▶ _What the task requires_
Pictures should be left out while the data beneath this task is written out word for word.

_ _ _ _

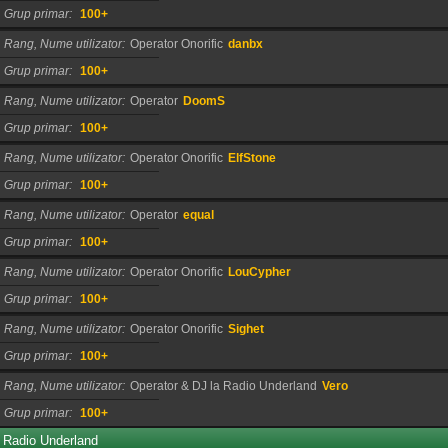
Grup primar
100+
Rang, Nume utilizator
Operator Onorific
danbx
Grup primar
100+
Rang, Nume utilizator
Operator
DoomS
Grup primar
100+
Rang, Nume utilizator
Operator Onorific
ElfStone
Grup primar
100+
Rang, Nume utilizator
Operator
equal
Grup primar
100+
Rang, Nume utilizator
Operator Onorific
LouCypher
Grup primar
100+
Rang, Nume utilizator
Operator Onorific
Sighet
Grup primar
100+
Rang, Nume utilizator
Operator & DJ la Radio Underland
Vero
Grup primar
100+
Radio Underland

_ _ _ _

▶ _Exercise output_
Grup primar
100+
Rang, Nume utilizator
Operator Onorific
danbx
Grup primar
100+
Rang, Nume utilizator
Operator
DoomS
Grup primar
100+
Rang, Nume utilizator
Operator Onorific
ElfStone
Grup primar
100+
Rang, Nume utilizator
Operator
equal
Grup primar
100+
Rang, Nume utilizator
Operator Onorific
LouCypher
Grup primar
100+
Rang, Nume utilizator
Operator Onorific
Sighet
Grup primar
100+
Rang, Nume utilizator
Operator & DJ la Radio Underland
Vero
Grup primar
100+
Radio Underland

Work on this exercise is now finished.